> **Dataset extract**
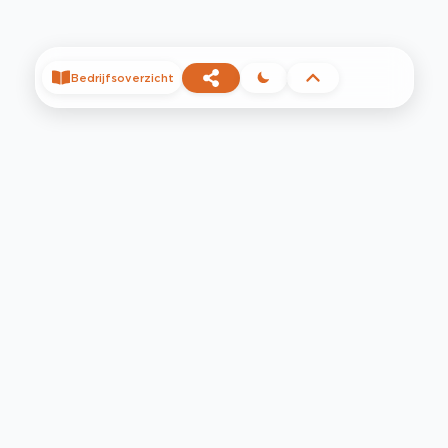
Bedrijfsoverzicht
©
2026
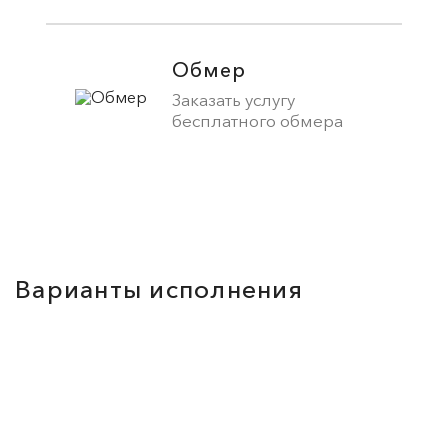
Обмер
Заказать услугу
бесплатного обмера
Варианты исполнения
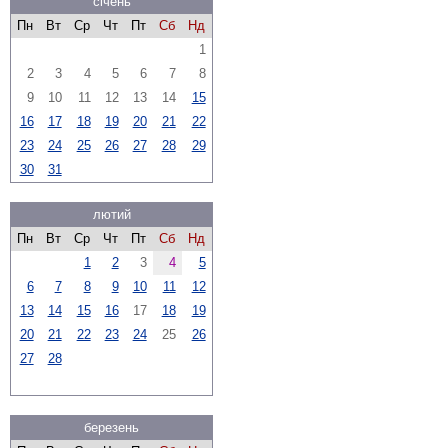
січень
Пн
Вт
Ср
Чт
Пт
Сб
Нд
1
2
3
4
5
6
7
8
9
10
11
12
13
14
15
16
17
18
19
20
21
22
23
24
25
26
27
28
29
30
31
лютий
Пн
Вт
Ср
Чт
Пт
Сб
Нд
1
2
3
4
5
6
7
8
9
10
11
12
13
14
15
16
17
18
19
20
21
22
23
24
25
26
27
28
березень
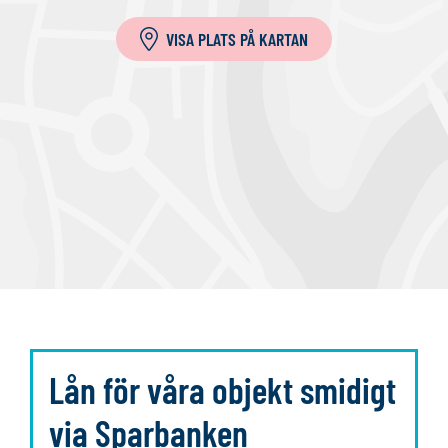
l
VISA PLATS PÅ KARTAN
l
a
Lån för våra objekt smidigt
via Sparbanken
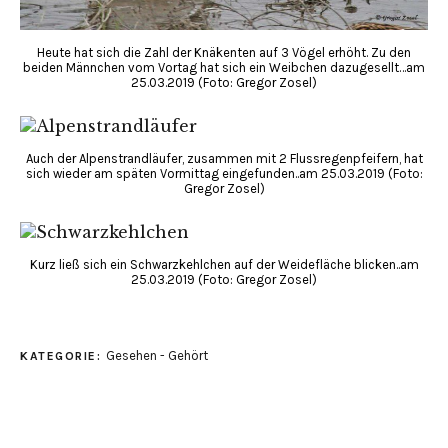
Heute hat sich die Zahl der Knäkenten auf 3 Vögel erhöht. Zu den
beiden Männchen vom Vortag hat sich ein Weibchen dazugesellt…am
25.03.2019 (Foto: Gregor Zosel)
Auch der Alpenstrandläufer, zusammen mit 2 Flussregenpfeifern, hat
sich wieder am späten Vormittag eingefunden..am 25.03.2019 (Foto:
Gregor Zosel)
Kurz ließ sich ein Schwarzkehlchen auf der Weidefläche blicken..am
25.03.2019 (Foto: Gregor Zosel)
Gesehen - Gehört
KATEGORIE:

> **Exercise instructions**
Among the lines of the material above, count those that include "sich" and report that number alone.

> **Answer to this exercise**
4